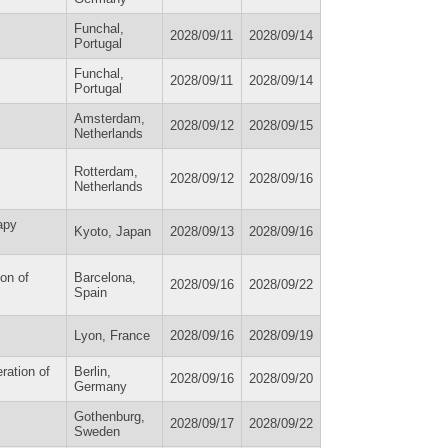
Funchal,
2028/09/11
2028/09/14
Portugal
Funchal,
2028/09/11
2028/09/14
Portugal
Amsterdam,
2028/09/12
2028/09/15
Netherlands
Rotterdam,
2028/09/12
2028/09/16
Netherlands
apy
Kyoto, Japan
2028/09/13
2028/09/16
on of
Barcelona,
2028/09/16
2028/09/22
Spain
Lyon, France
2028/09/16
2028/09/19
ration of
Berlin,
2028/09/16
2028/09/20
Germany
Gothenburg,
2028/09/17
2028/09/22
Sweden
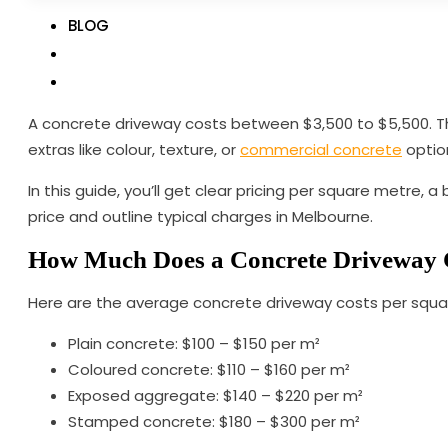
BLOG
A concrete driveway costs between $3,500 to $5,500. The 
extras like colour, texture, or
commercial concrete
option
In this guide, you’ll get clear pricing per square metre,
price and outline typical charges in Melbourne.
How Much Does a Concrete Driveway
Here are the average concrete driveway costs per squa
Plain concrete: $100 – $150 per m²
Coloured concrete: $110 – $160 per m²
Exposed aggregate: $140 – $220 per m²
Stamped concrete: $180 – $300 per m²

------------

> Work request
Scan the material above. Return every line containing the string "costs".

> Exercise answer
A concrete driveway costs between $3,500 to $5,500. The 
Here are the average concrete driveway costs per squa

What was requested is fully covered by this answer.